Just mark the function with the @external
decorator.
In this case an External computation box is added to the workspace. First, LynxKite has to compute and write out the inputs of this box. Then your function is called in the Python process. It reads the data and writes out the results. LynxKite then loads back the results into a LynxKite state.

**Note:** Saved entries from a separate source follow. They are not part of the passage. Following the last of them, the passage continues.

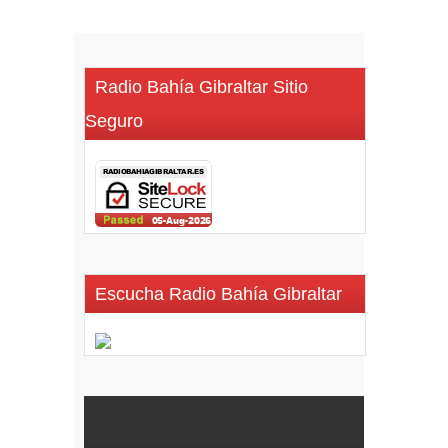
Radio Bahía Gibraltar Sitio
Seguro
Escucha Radio Bahía Gibraltar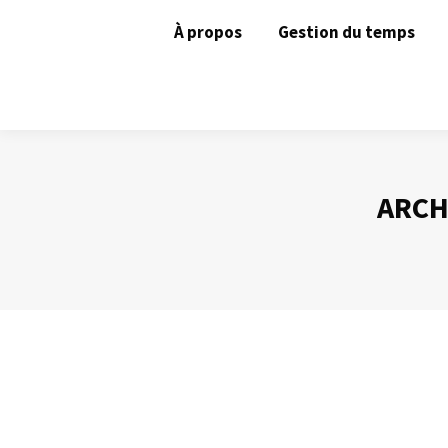
À propos
Gestion du temps
ARCH
Lire efficacement ?
Gestion du temps
Par
Philippe Helmstetter
24 mars 2014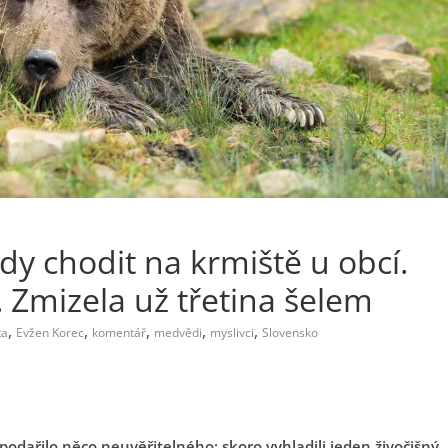
dy chodit na krmiště u obcí.
í. Zmizela už třetina šelem
,
,
,
,
,
ta
Evžen Korec
komentář
medvědi
myslivci
Slovensko
podařilo něco neuvěřitelného: skoro vyhladili jeden živočišný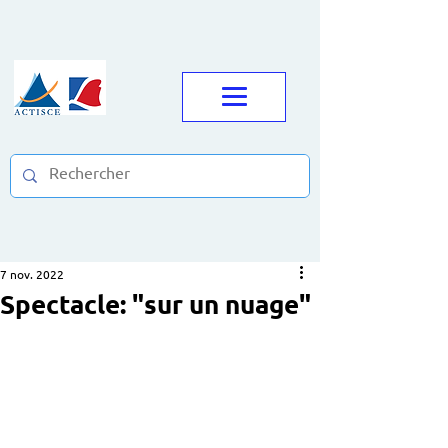
7 nov. 2022
Spectacle: "sur un nuage"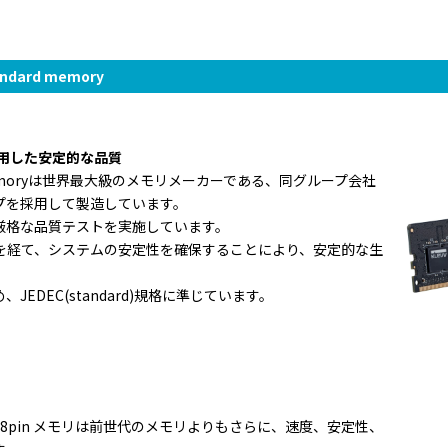
andard memory
を採用した安定的な品質
ard Memoryは世界最大級のメモリメーカーである、同グループ会社
チップを採用して製造しています。
厳格な品質テストを実施しています。
estを経て、システムの安定性を確保することにより、安定的な生
EDEC(standard)規格に準じています。
 288pin メモリは前世代のメモリよりもさらに、速度、安定性、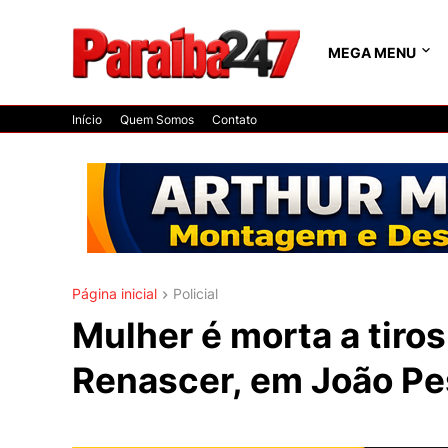
MEGA MENU
Início
Quem Somos
Contato
Página inicial
Policial
Mulher é morta a tiros
Renascer, em João P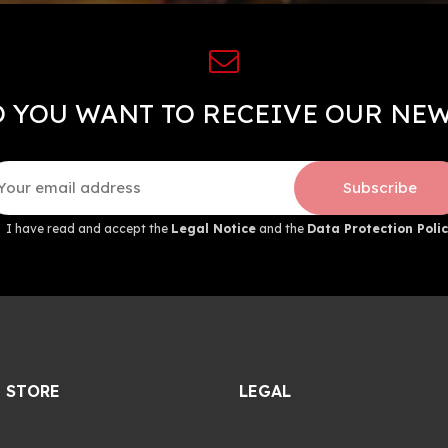
 YOU WANT TO RECEIVE OUR NE
Subscribe
I have read and accept the
Legal Notice
and the
Data Protection Polic
 STORE
LEGAL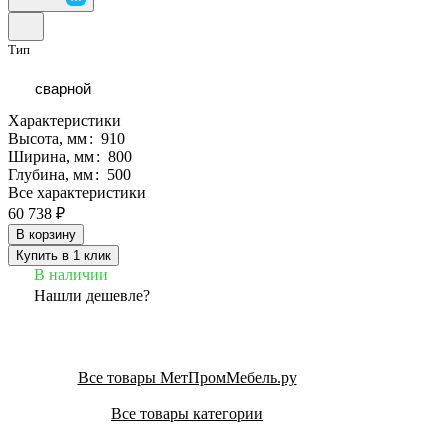
Тип
сварной
Характеристики
Высота, мм
:
910
Ширина, мм
:
800
Глубина, мм
:
500
Все характеристики
60 738 ₽
В корзину
Купить в 1 клик
В наличии
Нашли дешевле?
Все товары МетПромМебель.ру
Все товары категории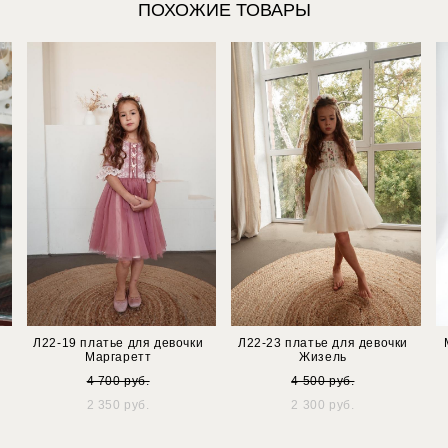
ПОХОЖИЕ ТОВАРЫ
Л22-19 платье для девочки
Л22-23 платье для девочки
Маргаретт
Жизель
4 700 pуб.
4 500 pуб.
2 350 pуб.
2 300 pуб.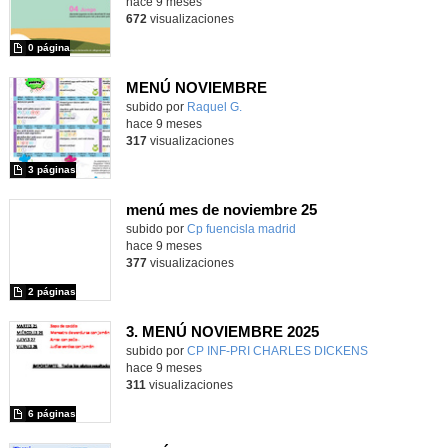
hace 9 meses
672
visualizaciones
0 página
MENÚ NOVIEMBRE
Contenido educativo.
subido por
Raquel G.
-
hace 9 meses
317
visualizaciones
3 páginas
menú mes de noviembre 25
Contenido educativo.
subido por
Cp fuencisla madrid
-
hace 9 meses
377
visualizaciones
2 páginas
3. MENÚ NOVIEMBRE 2025
subido por
CP INF-PRI CHARLES DICKENS
-
hace 9 meses
311
visualizaciones
6 páginas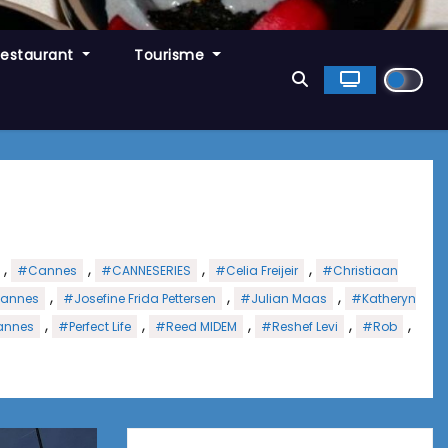
Restaurant
Tourisme
,
,
,
,
#Cannes
#CANNESERIES
#Celia Freijeir
#Christiaan
,
,
,
annes
#Josefine Frida Pettersen
#Julian Maas
#Katheryn
,
,
,
,
,
Cannes
#Perfect Life
#Reed MIDEM
#Reshef Levi
#Rob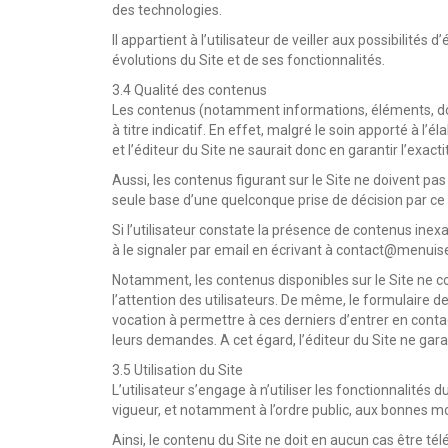
des technologies.
Il appartient à l’utilisateur de veiller aux possibili
évolutions du Site et de ses fonctionnalités.
3.4 Qualité des contenus
Les contenus (notamment informations, éléments, doc
à titre indicatif. En effet, malgré le soin apporté à l’
et l’éditeur du Site ne saurait donc en garantir l’exacti
Aussi, les contenus figurant sur le Site ne doivent pas
seule base d’une quelconque prise de décision par ce 
Si l’utilisateur constate la présence de contenus inexac
à le signaler par email en écrivant à contact@menuis
Notamment, les contenus disponibles sur le Site ne 
l’attention des utilisateurs. De même, le formulaire d
vocation à permettre à ces derniers d’entrer en conta
leurs demandes. A cet égard, l’éditeur du Site ne gar
3.5 Utilisation du Site
L’utilisateur s’engage à n’utiliser les fonctionnalité
vigueur, et notamment à l’ordre public, aux bonnes mœ
Ainsi, le contenu du Site ne doit en aucun cas être tél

You need to manually trigger this blocking computation with the trigger()
method.
# Example: external computation.
import numpy as np
@lynx.kite.external
def titled_names(table, default):
df = table.pandas()
df['gender'] = df.gender.fillna(default)
df['titled'] = np.where(df.gender == 'Female', 'Ms ' + df.name, 'Mr ' + df.name)
return df
t = titled_names(lk.createExampleGraph().sql('select name, gender from vertices'), 'Female')
t.trigger() # Causes the function to run.
print(t.df())
name gender titled __index_level_0__
0 Adam Male Mr Adam 0.0
1 Eve Female Ms Eve 1.0
2 Bob Male Mr Bob 2.0
3 Isolated Joe Male Mr Isolated Joe 3.0
For more details see the LynxKite Python API Reference.